L'atto del mangiare, così come i cibi, è soggetto a forme di organizzazione sociale che stabiliscono norme e regole per un'azione che è tanto naturale quanto regolata socialmente. In tal senso l'azione del mangiare ha valenza di rito, sia come sequenza di regole, sia come momento caratterizzato da precisi significati sociali che di seguito verranno analizzati.
Infatti, a partire dalla distribuzione dell'atto durante la giornata, fino alla sua scomposizione in una successione di gesti e all'ordine dei cibi presentati in tavola, quando mangiamo siamo inseriti in un ordine socio-culturale che ci guida, forma le nostre preferenze e fornisce significati.
Vediamone alcuni aspetti.

Innanzitutto ogni società stabilisce cosa sia lecito mangiare e cosa invece sia repellente. La classificazione dei cibi in commestibili e non commestibili richiama il contributo di Mary Douglas sulla purezza e sull'esigenza della classificazione nell'ordine sociale: le proibizioni culturali non hanno solo una funzione nutrizionale, ma servono anche a rendere pubblica l'appartenenza ad un determinato gruppo culturale, a definire l'identità collettiva, a porre ordine nel mondo.

In secondo luogo, l'atto del mangiare è sempre scomposto in diverse fasi e per ognuna di esse vi sono norme specifiche: le azioni preliminari che vanno dalla raccolta del materiale grezzo fino alla sua trasformazione e preparazione in cibo hanno regole precise. Nelle nostre società moderne alcuni aspetti rituali riguardanti la raccolta si sono inevitabilmente persi – o forse si sono solo trasformati (ad esempio le norme relative ai marchi di denominazione d'origine) – a causa della produzione industriale delle materie prime; al contrario, in molte aree delle società del Sud del Mondo alcuni rituali sono ancora presenti.

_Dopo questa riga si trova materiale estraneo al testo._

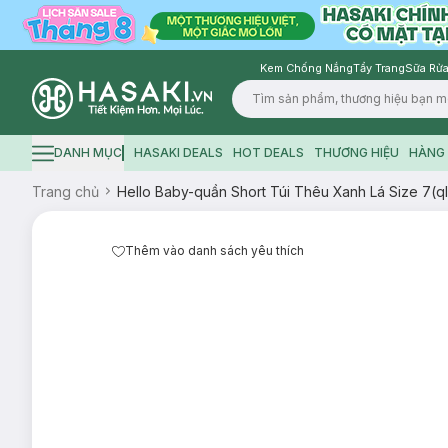
Kem Chống Nắng
Tẩy Trang
Sữa Rửa
Logo
DANH MỤC
HASAKI DEALS
HOT DEALS
THƯƠNG HIỆU
HÀNG 
Hamburger icon
Trang chủ
Hello Baby-quần Short Túi Thêu Xanh Lá Size 7(q
Thêm vào danh sách yêu thích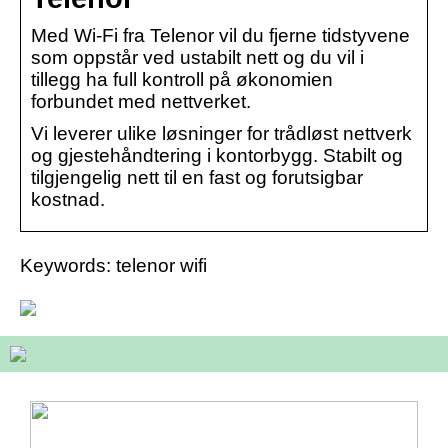
Med Wi-Fi fra Telenor vil du fjerne tidstyvene
som oppstår ved ustabilt nett og du vil i
tillegg ha full kontroll på økonomien
forbundet med nettverket.
Vi leverer ulike løsninger for trådløst nettverk
og gjestehåndtering i kontorbygg. Stabilt og
tilgjengelig nett til en fast og forutsigbar
kostnad.
Keywords: telenor wifi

In India, ad esempio, il momento della semina e della raccolta del riso è accompagnato da feste e cerimonie specifiche; nella religione ebraica la Torah prescrive norme per la macellazione di animali sia terrestri che uccelli (escluso i pesci). E' evidente che norme di questo genere hanno funzioni sociali e simboliche: da una parte, indicare lo svolgimento corretto delle azioni per assicurarsi che il materiale non si guasti (nella raccolta o nella macellazione); dall'altra, sacralizzare il cibo in un contesto di scarsità o privazione. Nelle società più ricche, l'abbondanza ha generato un declino del cibo come momento sacro: non più dono di dio o della provvidenza, ma merce e oggetto di scambio dove il vincolo del costo della materia prima e del lavoro si collega al margine di guadagno e solo indirettamente alla sussistenza.

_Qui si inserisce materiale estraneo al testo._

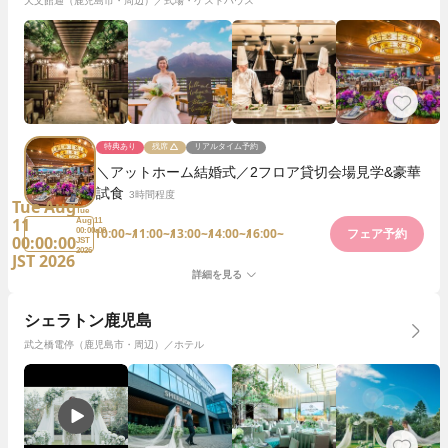
天文館通（鹿児島市・周辺）／式場・ゲストハウス
特典あり
残席
リアルタイム予約
＼アットホーム結婚式／2フロア貸切会場見学&豪華
試食
3時間程度
Tue Aug
Tue
11
Aug 11
10:00~
11:00~
13:00~
14:00~
16:00~
00:00:00
フェア予約
00:00:00
JST
2026
JST 2026
詳細を見る
シェラトン鹿児島
武之橋電停（鹿児島市・周辺）／ホテル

Altro aspetto interessante della preparazione del cibo è la sua trasformazione: è quasi una considerazione universale che i cibi siano soggetti a regole che determinano il loro trattamento per essere presentate a tavola come sostanze da introdursi nell'organismo, eliminandone così possibili pericoli di contaminazione. Pericoli non solo reali, per i quali sono adottati regole igieniche, ma anche simboliche, dove i rituali segnano il confine fra purezza e impurità nelle classificazioni di ogni cultura.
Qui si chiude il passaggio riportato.